今回、東京慈恵会医科大学の研究グループが発表した内容について教えてください。
郷先生
今回紹介するのは、東京慈恵会医科大学の研究グループが実施したものです。研究グループは、「ビタミンDが抗p53抗体の抗腫瘍免疫応答を活性化させ、がんの再発や死亡リスクが低減する」という仮説を立てて検証しました。
がん抑制遺伝子p53は、がん抑制遺伝子群を活性化して細胞分裂抑制や細胞死などを誘導するp53蛋白をつくる働きがあります。研究グループは、ビタミンD摂取群241例、プラセボ群151例を対象に、抗p53抗体を測定しました。抗p53抗体の検出の有無で5年無再発生存率を比較したところ、陽性例はビタミンD群が77.2%だったのに対して、プラセボ群は60.0%、陰性例ではビタミンD群が75.9%に対してプラセボ群では72.5%と、有意差はありませんでした。一方で、抗p53抗体陽性かつp53過剰発現群の再発リスクはほかの群に比べて約3.5倍と高い数値となりました。
次に、再発リスクが約3.5倍高くなった集団に限定して解析したところ、5年無再発生存率はプラセボ群の30.6%に対してビタミンD群では80.9%と有意に高くなり、再発死亡リスクは73%低くなりました。
今回の結果について、研究グループは「特に消化器がんの再発リスクが高いと考えられる患者集団において、ビタミンDサプリメントの投与によって再発死亡リスク低減の可能性が示唆された」と結論づけています。
今回の発表内容への受け止めは?
東京慈恵会医科大学の研究グループが発表した内容への受け止めを教えてください。
郷先生
がんの再発予防は非常に難しい問題で、現在では抗がん剤の使用がゴールドスタンダードとなっています。しかし、副作用や費用的な問題もありますし、がんによって抗がん剤の種類も違うため複雑です。

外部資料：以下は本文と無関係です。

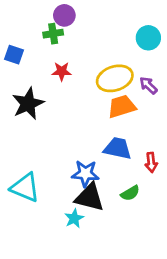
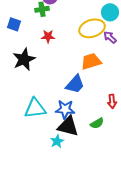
yellow ellipse: (115, 78) -> (92, 28), moved
purple arrow: (148, 85) -> (110, 37), moved
blue trapezoid: (118, 148) -> (75, 84), moved, turned 120
cyan triangle: (25, 188) -> (35, 108), moved, turned -30

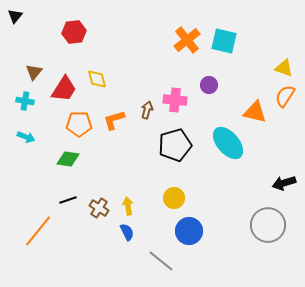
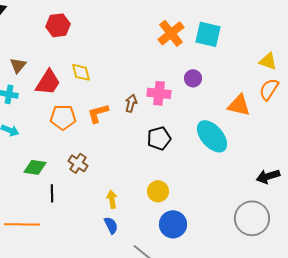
black pentagon: (175, 145) -> (159, 138), size x0.7
green diamond: (68, 159) -> (35, 167), moved
black line: (68, 200) -> (52, 193), turned -72
brown cross: (99, 208) -> (78, 163), moved
orange line: (38, 231) -> (22, 224), turned 52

その一方、今回の研究結果は進行がんの全体を対象にしており、ビタミンDサプリメントという安価なもので進行がんの再発を抑えることができたというのは非常に驚くべき結果でした。結果としても有効性がかなり高く、安全性も高そうです。今後、がんの種類や進行度によって適応があるのか、どれぐらいの量が必要になるのかということが調査されると思われます。
ビタミンDが不足?
ビタミンDについては、東京慈恵医科大学の研究グループが「都内の成人男女98%がビタミンD不足だった」という調査結果を発表しています。こちらの結果についても教えてください。
郷先生
ビタミンDについて、東京慈恵会医科大学の研究グループは、2019年4月~2020年3月に都内で健康診断を受けた18~91歳の男女5518人を対象に調査をおこないました。その結果、血中のビタミンD濃度について、全体の98%が専門学会の定めた基準濃度を下回っていたことが明らかになりました。特に20代などの若年層で、よりビタミンDが不足する傾向がみられたとのことです。
まとめ
東京慈恵会医科大学の研究グループは、「ビタミンDサプリメントを摂取することで、消化器がん患者の再発死亡リスクが7割以上低下した」との結果を報告しました。研究グループは現在、追加の研究を実施しているということで、続報も注目を集めそうです。